Оба умолкли. Момо безостановочно рыдал у стенки, тер глаза пальцами с черными обломанными ногтями. А его разглядывали уже как обыкновенного дурака, а не негодяя. Этот дурак за пару лет успел стать долговязым, растерять в облике юношескую округлость, зато приобрел угрюмость и забитость, которые изобличают человека, которого жизнь безостановочно лупит по спине палкой.
Долго тянулось время. Непонятно было, сколько часов прошло с тех пор, как юноша попал в эту гостиную без окон.
Наконец Юлиан заговорил:
– Раз уж так вышло, что ты не виноват во всех преступлениях и жалеешь сам себя, то мне стоило бы пощадить тебя и отпустить? Что думаешь?
– Отпустить? – тихо удивился Момо.
– Да, да, отпустить. Я ведь давал обещание наказать тебя, если оступишься. Но твои прегрешения оказались ничтожны, а твои беды порождены усилиями чужих рук, правильно?
– Вы отпустите? Просто так?..
– Почему бы и нет? Ты ведь привык, что удача следует за тобой по пятам. Вдруг мне было суждено появиться на площади, чтобы снова уберечь тебя от неминуемой смерти? Ты уйдешь, свидишься с милой Леей, заживешь сладкой жизнью. А чтобы ты спокойно вернулся в Мастеровой район, я попрошу моих людей провести тебя за ворота.
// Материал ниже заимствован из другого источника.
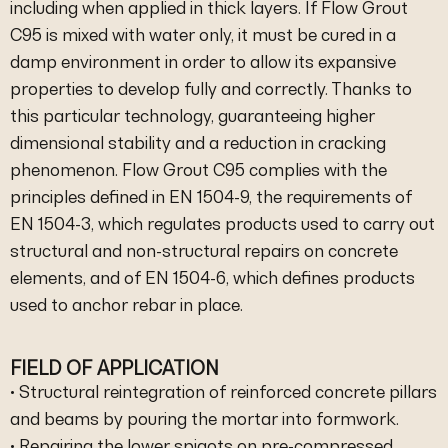
including when applied in thick layers. If Flow Grout
C95 is mixed with water only, it must be cured in a
damp environment in order to allow its expansive
properties to develop fully and correctly. Thanks to
this particular technology, guaranteeing higher
dimensional stability and a reduction in cracking
phenomenon. Flow Grout C95 complies with the
principles defined in EN 1504-9, the requirements of
EN 1504-3, which regulates products used to carry out
structural and non-structural repairs on concrete
elements, and of EN 1504-6, which defines products
used to anchor rebar in place.
FIELD OF APPLICATION
• Structural reintegration of reinforced concrete pillars
and beams by pouring the mortar into formwork.
• Repairing the lower spigots on pre-compressed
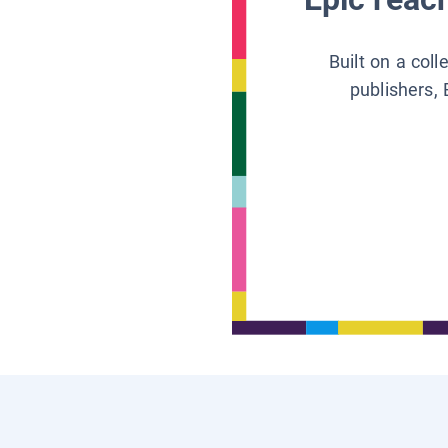
Built on a col
publishers, 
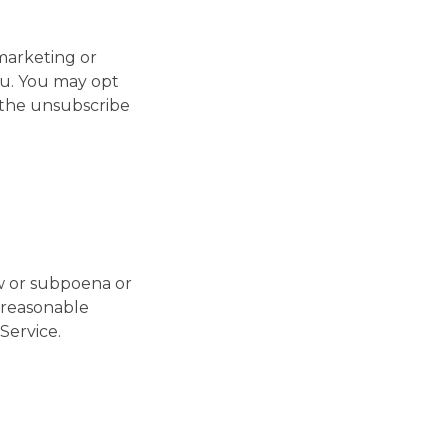
marketing or
ou. You may opt
g the unsubscribe
aw or subpoena or
e reasonable
Service.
Момо не верил своим ушам. Его взгляд стал сначала подозрительным, но потом в глазах зажглась слабая искра надежды. Давно ему не везло. Два года жизнь неустанно лупила его, будто наказывая за что-то. Ожидая разъяснений, он неловко потоптался на месте, продолжая размазывать грязь по лицу. Однако Юлиан молчал, а взгляд его сделался отстраненным – это было отголоском принятого твердого решения. Момо так и не смог понять, что имеет в виду этот богатый вампир.
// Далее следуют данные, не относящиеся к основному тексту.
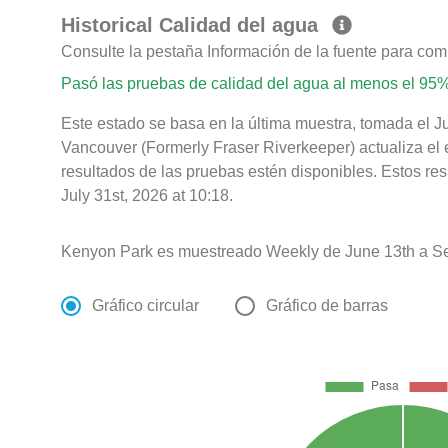
Historical Calidad del agua
Consulte la pestaña Información de la fuente para com
Pasó las pruebas de calidad del agua al menos el 95%
Este estado se basa en la última muestra, tomada el J
Vancouver (Formerly Fraser Riverkeeper) actualiza el 
resultados de las pruebas estén disponibles. Estos re
July 31st, 2026 at 10:18.
Kenyon Park es muestreado Weekly de June 13th a S
Gráfico circular
Gráfico de barras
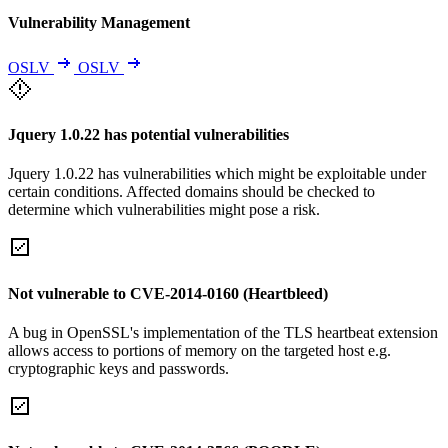
Vulnerability Management
OSLV
OSLV
Jquery 1.0.22 has potential vulnerabilities
Jquery 1.0.22 has vulnerabilities which might be exploitable under
certain conditions. Affected domains should be checked to
determine which vulnerabilities might pose a risk.
Not vulnerable to CVE-2014-0160 (Heartbleed)
A bug in OpenSSL's implementation of the TLS heartbeat extension
allows access to portions of memory on the targeted host e.g.
cryptographic keys and passwords.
– Мне… Вы отпускаете меня?
– Да. Просто уйди. И тебя проведут.
Нависшие над Момо тучи будто в миг разошлись. Он уже счастливо развернулся к двери, готовый убраться восвояси, но его начали грызть сомнения: в происходящем было что-то неправильное. Юлиан наблюдал эту мучительную борьбу, считывал каждую мысль, которая отображалась на лице мимика. И только юноша ничего вокруг себя не видел. Не замечал он, как пристально его разглядывают, как по тайному знаку хозяина Латхус сделал шаг ближе, а рука его пауком поползла к ножнам с кинжалом.
Когда Момо коснулся бронзовой ручки двери, сомнения все-таки одолели его. Он медленно повернулся к аристократу, который глядел на него исподлобья.